## ASSIGNMENT:
Copy out all the lines of the data that hold the word "długości".

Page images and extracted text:
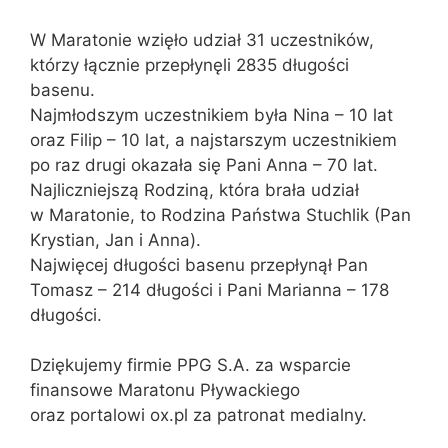
W Maratonie wzięło udział 31 uczestników,
którzy łącznie przepłynęli 2835 długości
basenu.
Najmłodszym uczestnikiem była Nina – 10 lat
oraz Filip – 10 lat, a najstarszym uczestnikiem
po raz drugi okazała się Pani Anna – 70 lat.
Najliczniejszą Rodziną, która brała udział
w Maratonie, to Rodzina Państwa Stuchlik (Pan
Krystian, Jan i Anna).
Najwięcej długości basenu przepłynął Pan
Tomasz – 214 długości i Pani Marianna – 178
długości.
Dziękujemy firmie PPG S.A. za wsparcie
finansowe Maratonu Pływackiego
oraz portalowi ox.pl za patronat medialny.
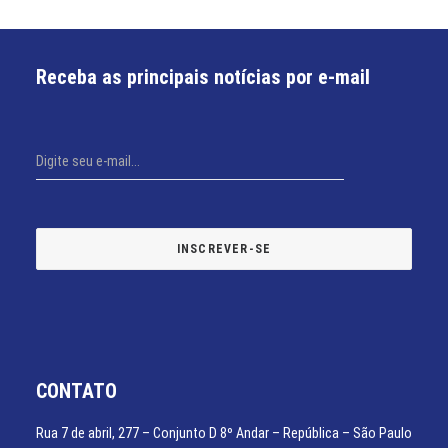
Receba as principais notícias por e-mail
CONTATO
Rua 7 de abril, 277 – Conjunto D 8º Andar – República – São Paulo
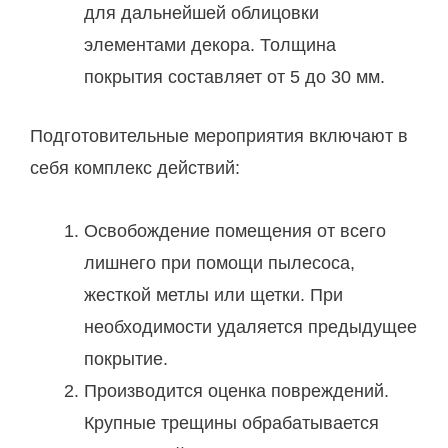
для дальнейшей облицовки
элементами декора. Толщина
покрытия составляет от 5 до 30 мм.
Подготовительные мероприятия включают в
себя комплекс действий:
Освобождение помещения от всего
лишнего при помощи пылесоса,
жесткой метлы или щетки. При
необходимости удаляется предыдущее
покрытие.
Производится оценка повреждений.
Крупные трещины обрабатывается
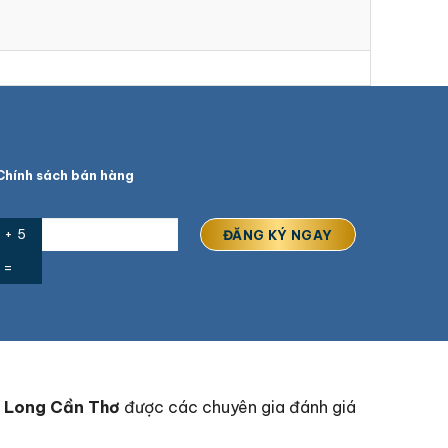
hính sách bán hàng
 + 5
=
m Long Cần Thơ
được các chuyên gia đánh giá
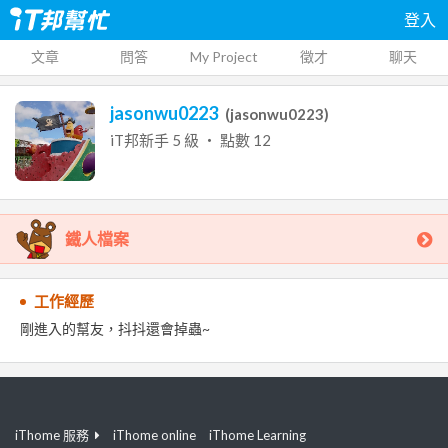
登入
文章
問答
My Project
徵才
聊天
jasonwu0223
(
jasonwu0223
)
iT邦新手
5
級 ‧ 點數
12
鐵人檔案
工作經歷
剛進入的幫友，抖抖還會掉蟲~
iThome 服務
iThome online
iThome Learning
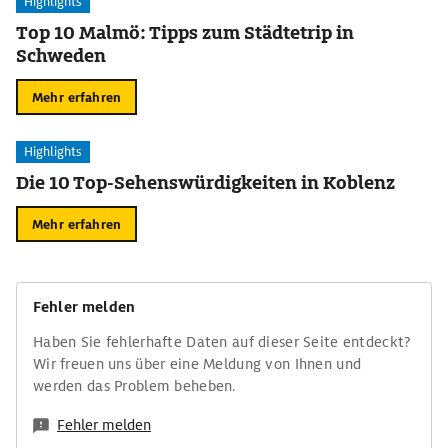
Highlights
Top 10 Malmö: Tipps zum Städtetrip in
Schweden
Mehr erfahren
Highlights
Die 10 Top-Sehenswürdigkeiten in Koblenz
Mehr erfahren
Fehler melden
Haben Sie fehlerhafte Daten auf dieser Seite entdeckt?
Wir freuen uns über eine Meldung von Ihnen und
werden das Problem beheben.
Fehler melden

## ANSWER SPACE:
którzy łącznie przepłynęli 2835 długości
Najwięcej długości basenu przepłynął Pan
Tomasz – 214 długości i Pani Marianna – 178
długości.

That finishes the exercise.